* [Records supplied]:
Start of Block

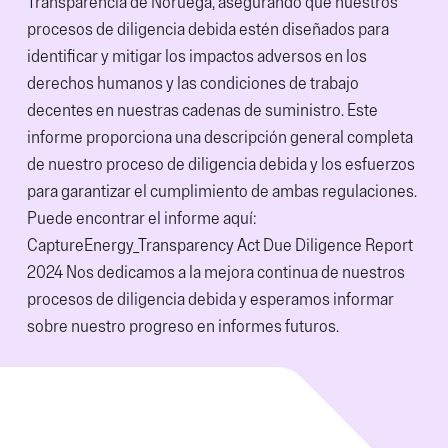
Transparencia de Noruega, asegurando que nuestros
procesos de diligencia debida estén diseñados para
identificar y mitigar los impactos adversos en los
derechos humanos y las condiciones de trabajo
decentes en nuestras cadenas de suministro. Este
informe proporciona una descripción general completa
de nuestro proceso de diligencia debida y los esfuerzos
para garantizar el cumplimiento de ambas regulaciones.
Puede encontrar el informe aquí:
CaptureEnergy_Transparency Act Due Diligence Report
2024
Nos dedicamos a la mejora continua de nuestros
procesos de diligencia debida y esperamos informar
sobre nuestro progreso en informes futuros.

End of Block
Start of Block

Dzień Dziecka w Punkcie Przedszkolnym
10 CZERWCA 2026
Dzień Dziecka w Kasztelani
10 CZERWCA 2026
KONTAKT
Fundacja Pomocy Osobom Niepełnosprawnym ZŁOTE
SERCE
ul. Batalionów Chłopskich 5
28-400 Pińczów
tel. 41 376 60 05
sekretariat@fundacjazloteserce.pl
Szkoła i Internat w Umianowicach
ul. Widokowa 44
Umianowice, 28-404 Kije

End of Block

* [What you should do]:
With the line holding "de nuestro proceso" as the first and the line holding "sobre nuestro progreso en informes futuros." as the last, set down that range of the entries above exactly, and nothing else.

* [Answer for this exercise]:
de nuestro proceso de diligencia debida y los esfuerzos
para garantizar el cumplimiento de ambas regulaciones.
Puede encontrar el informe aquí:
CaptureEnergy_Transparency Act Due Diligence Report
2024
Nos dedicamos a la mejora continua de nuestros
procesos de diligencia debida y esperamos informar
sobre nuestro progreso en informes futuros.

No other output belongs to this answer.